Frauen an einem Verkaufsstand der "Yiwu International Trade City".
Wer für Temu arbeiten und liefern will, der müsse vor allem schnell sein. Das sagte eine Temu-Mitarbeiterin Anfang Dezember auf einer Messe für Online-Handel in Yiwu vor Publikum. Die Plattform macht Werbung für sich, wie auch die Konkurrenten Shein und der Shop von TikTok. Außerdem seien Fleiß und Innovation gefordert, die Hersteller und Händler müssten eine effiziente Lieferkette haben, erklärte sie.

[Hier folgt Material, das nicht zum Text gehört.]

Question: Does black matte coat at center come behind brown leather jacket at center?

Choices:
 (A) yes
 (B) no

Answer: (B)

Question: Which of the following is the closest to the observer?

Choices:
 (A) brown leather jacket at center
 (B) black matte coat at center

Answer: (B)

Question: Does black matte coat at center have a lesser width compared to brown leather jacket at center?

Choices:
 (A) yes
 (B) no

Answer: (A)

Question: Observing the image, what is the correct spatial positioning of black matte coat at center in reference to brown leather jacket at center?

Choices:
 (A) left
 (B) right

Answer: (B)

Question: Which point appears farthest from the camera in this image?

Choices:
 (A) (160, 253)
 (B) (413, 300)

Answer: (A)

Temu selbst sagt, die günstigen Preise kämen durch den Direktverkauf zustande - es gibt keine weiteren Zwischenhändler und Lagerstätten auf dem Weg der Produkte von China nach Europa.
Doch nicht nur auf dem Weg dorthin, sondern auch in China selbst kann Temu Zwischenhändler einsparen. Denn die Plattform bezieht nicht nur Waren von Zwischenhändlern, sondern aus vielen verschiedenen Fabriken und Herstellern in China. Das ist dann noch günstiger.
Alle Händler sind spezialisiert
Vor dem Messestand von Temu in Yiwu hat sich Qian Longwei angestellt. Er hat eine Fabrik in Yiwu, sie sei 1.800 Quadratmeter groß, 25 Mitarbeiter habe er, erzählt er. Stolz zeigt er ein Video davon auf seinem Handy. Überall stehen Kartons und Verpackungsmaterial und lange Tische, an denen Arbeiter Luftmatratzen und andere aufblasbare Schwimmartikel herstellen. Von seiner Fabrik aus verkauft er diese direkt an Temu, sagt er. Ein Schwimmring kostet umgerechnet einen Euro pro Stück. Für Temu ist das die schnellste Lieferkette. Und der niedrigste Einkaufspreis.
Wang Songwei, ein weiterer Fabrikbesitzer, der auch einen Laden auf dem Großmarkt in Yiwu hat, meint, die Hersteller in der Stadt Yiwu hätten es durch Arbeitsteilung perfektioniert, die günstigsten Waren herzustellen. Jeder konzentriere sich auf eine Sache. Es werde in kleinen Einheiten produziert, dafür sehr flexibel - das sei die Stärke der Stadt.